══ EXTRACTED DATA ══
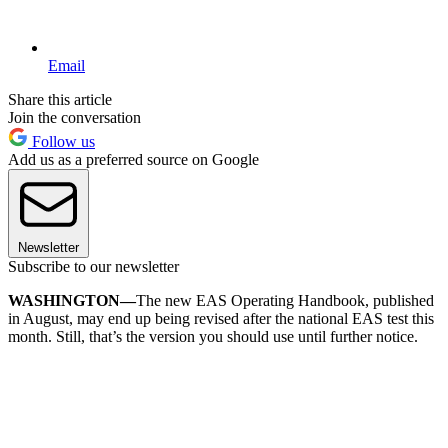
Email
Share this article
Join the conversation
Follow us
Add us as a preferred source on Google
Newsletter
Subscribe to our newsletter
WASHINGTON—
The new EAS Operating Handbook, published
in August, may end up being revised after the national EAS test this
month. Still, that’s the version you should use until further notice.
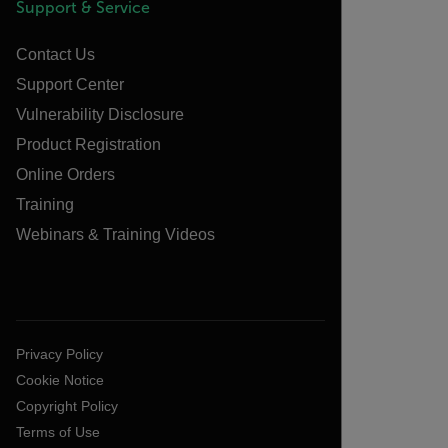
Support & Service
Contact Us
Support Center
Vulnerability Disclosure
Product Registration
Online Orders
Training
Webinars & Training Videos
Privacy Policy
Cookie Notice
Copyright Policy
Terms of Use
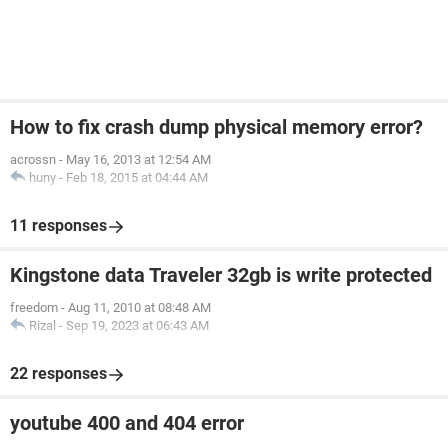
How to fix crash dump physical memory error?
acrossn
-
May 16, 2013 at 12:54 AM
huny
-
Feb 18, 2015 at 04:44 AM
11 responses
Kingstone data Traveler 32gb is write protected
freedom
-
Aug 11, 2010 at 08:48 AM
Rizal
-
Sep 19, 2023 at 06:43 AM
22 responses
youtube 400 and 404 error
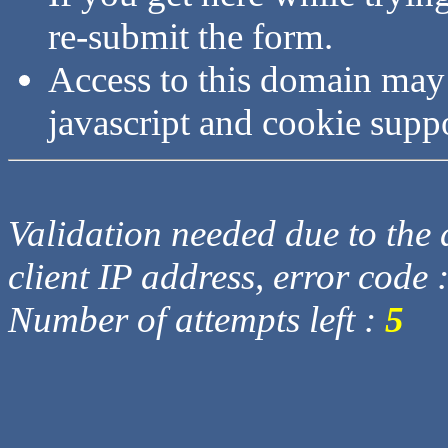
re-submit the form.
Access to this domain may
javascript and cookie supp
Validation needed due to the d
client IP address, error code 
Number of attempts left :
5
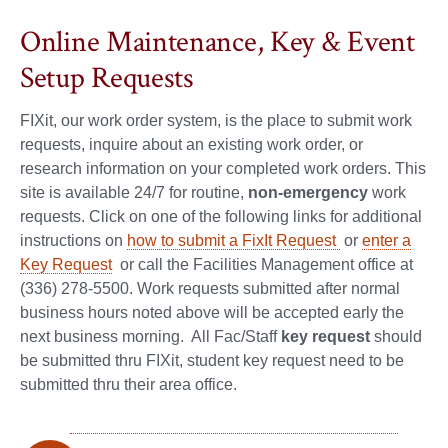
Online Maintenance, Key & Event
Setup Requests
FIXit, our work order system, is the place to submit work
requests, inquire about an existing work order, or
research information on your completed work orders. This
site is available 24/7 for routine,
non-emergency
work
requests. Click on one of the following links for additional
instructions on
how to submit a FixIt Request
or
enter a
Key Request
or call the Facilities Management office at
(336) 278-5500. Work requests submitted after normal
business hours noted above will be accepted early the
next business morning. All Fac/Staff
key request
should
be submitted thru FIXit, student key request need to be
submitted thru their area office.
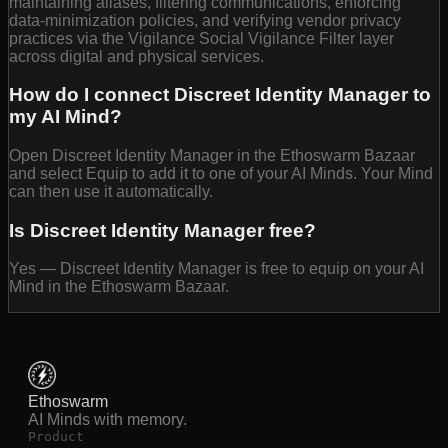
maintaining aliases, filtering communications, enforcing
data-minimization policies, and verifying vendor privacy
practices via the Vigilance Social Vigilance Filter layer
across digital and physical services.
How do I connect Discreet Identity Manager to
my AI Mind?
Open Discreet Identity Manager in the Ethoswarm Bazaar
and select Equip to add it to one of your AI Minds. Your Mind
can then use it automatically.
Is Discreet Identity Manager free?
Yes — Discreet Identity Manager is free to equip on your AI
Mind in the Ethoswarm Bazaar.
Ethoswarm
AI Minds with memory.
Product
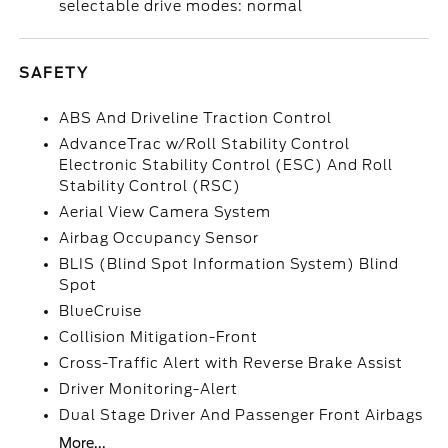
selectable drive modes: normal
SAFETY
ABS And Driveline Traction Control
AdvanceTrac w/Roll Stability Control
Electronic Stability Control (ESC) And Roll
Stability Control (RSC)
Aerial View Camera System
Airbag Occupancy Sensor
BLIS (Blind Spot Information System) Blind
Spot
BlueCruise
Collision Mitigation-Front
Cross-Traffic Alert with Reverse Brake Assist
Driver Monitoring-Alert
Dual Stage Driver And Passenger Front Airbags
More...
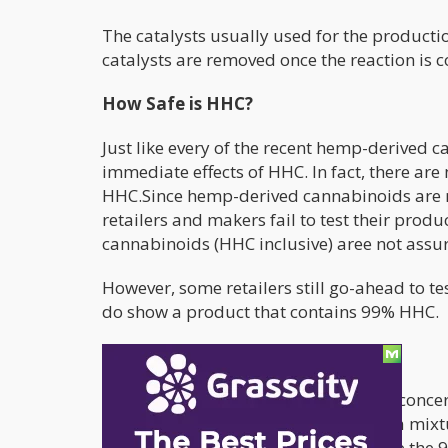
The catalysts usually used for the product
catalysts are removed once the reaction is 
How Safe is HHC?
Just like every of the recent hemp-derived c
immediate effects of HHC. In fact, there ar
HHC.Since hemp-derived cannabinoids are not
retailers and makers fail to test their produ
cannabinoids (HHC inclusive) aree not assu
However, some retailers still go-ahead to te
do show a product that contains 99% HHC.
How potent is HHC?
Common ground is yet to be reached concer
are produced, the product is usually a mixt
include the 9R HHC and 9S HHC. While the 9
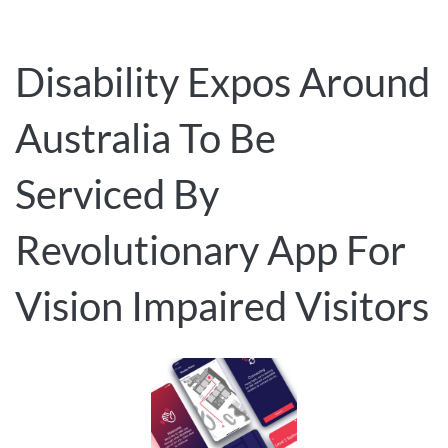
Disability Expos Around
Australia To Be
Serviced By
Revolutionary App For
Vision Impaired Visitors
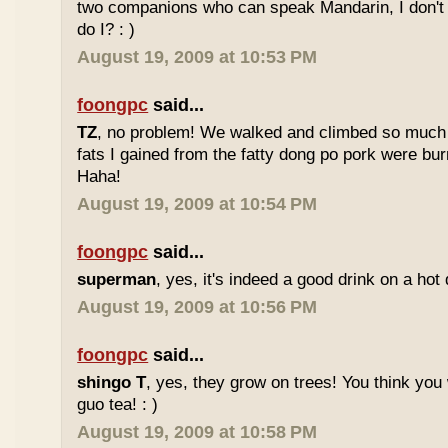
two companions who can speak Mandarin, I don't r
do I? : )
August 19, 2009 at 10:53 PM
foongpc
said...
TZ
, no problem! We walked and climbed so much in
fats I gained from the fatty dong po pork were bur
Haha!
August 19, 2009 at 10:54 PM
foongpc
said...
superman
, yes, it's indeed a good drink on a hot 
August 19, 2009 at 10:56 PM
foongpc
said...
shingo T
, yes, they grow on trees! You think you 
guo tea! : )
August 19, 2009 at 10:58 PM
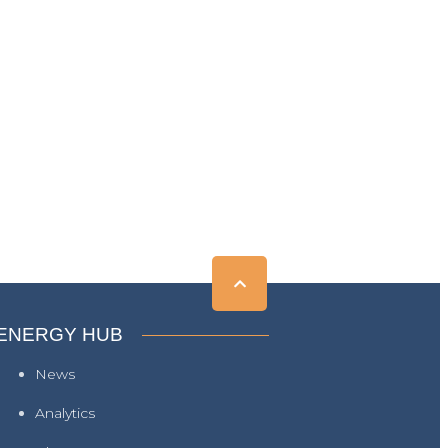
ENERGY HUB
News
Analytics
═══
Transcribe each entry above exactly, apart from the pictures.

- OUTPUT OF THE TASK -
Email
Share this article
Join the conversation
Follow us
Add us as a preferred source on Google
Newsletter
Subscribe to our newsletter
WASHINGTON—
The new EAS Operating Handbook, published
in August, may end up being revised after the national EAS test this
month. Still, that’s the version you should use until further notice.
Support & Service
Contact Us
Support Center
Vulnerability Disclosure
Product Registration
Online Orders
Training
Webinars & Training Videos
Privacy Policy
Cookie Notice
Copyright Policy
Terms of Use
How to fix crash dump physical memory error?
acrossn
-
May 16, 2013 at 12:54 AM
huny
-
Feb 18, 2015 at 04:44 AM
11 responses
Kingstone data Traveler 32gb is write protected
freedom
-
Aug 11, 2010 at 08:48 AM
Rizal
-
Sep 19, 2023 at 06:43 AM
22 responses
youtube 400 and 404 error
re-submit the form.
Access to this domain may
javascript and cookie supp
Validation needed due to the d
client IP address, error code 
Number of attempts left :
5
Online Maintenance, Key & Event
Setup Requests
FIXit, our work order system, is the place to submit work
requests, inquire about an existing work order, or
research information on your completed work orders. This
site is available 24/7 for routine,
non-emergency
work
requests. Click on one of the following links for additional
instructions on
how to submit a FixIt Request
or
enter a
Key Request
or call the Facilities Management office at
(336) 278-5500. Work requests submitted after normal
business hours noted above will be accepted early the
next business morning. All Fac/Staff
key request
should
be submitted thru FIXit, student key request need to be
submitted thru their area office.
maintaining aliases, filtering communications, enforcing
data-minimization policies, and verifying vendor privacy
practices via the Vigilance Social Vigilance Filter layer
across digital and physical services.
How do I connect Discreet Identity Manager to
my AI Mind?
Open Discreet Identity Manager in the Ethoswarm Bazaar
and select Equip to add it to one of your AI Minds. Your Mind
can then use it automatically.
Is Discreet Identity Manager free?
Yes — Discreet Identity Manager is free to equip on your AI
Mind in the Ethoswarm Bazaar.
Ethoswarm
AI Minds with memory.
Product
selectable drive modes: normal
SAFETY
ABS And Driveline Traction Control
AdvanceTrac w/Roll Stability Control
Electronic Stability Control (ESC) And Roll
Stability Control (RSC)
Aerial View Camera System
Airbag Occupancy Sensor
BLIS (Blind Spot Information System) Blind
Spot
BlueCruise
Collision Mitigation-Front
Cross-Traffic Alert with Reverse Brake Assist
Driver Monitoring-Alert
Dual Stage Driver And Passenger Front Airbags
More...
The catalysts usually used for the product
catalysts are removed once the reaction is 
How Safe is HHC?
Just like every of the recent hemp-derived c
immediate effects of HHC. In fact, there ar
HHC.Since hemp-derived cannabinoids are not
retailers and makers fail to test their produ
cannabinoids (HHC inclusive) aree not assu
However, some retailers still go-ahead to te
do show a product that contains 99% HHC.
How potent is HHC?
Common ground is yet to be reached concer
are produced, the product is usually a mixt
include the 9R HHC and 9S HHC. While the 9
Disability Expos Around
Australia To Be
Serviced By
Revolutionary App For
Vision Impaired Visitors
two companions who can speak Mandarin, I don't r
do I? : )
August 19, 2009 at 10:53 PM
foongpc
said...
TZ
, no problem! We walked and climbed so much in
fats I gained from the fatty dong po pork were bur
Haha!
August 19, 2009 at 10:54 PM
foongpc
said...
superman
, yes, it's indeed a good drink on a hot 
August 19, 2009 at 10:56 PM
foongpc
said...
shingo T
, yes, they grow on trees! You think you 
guo tea! : )
August 19, 2009 at 10:58 PM
ENERGY HUB
News
Analytics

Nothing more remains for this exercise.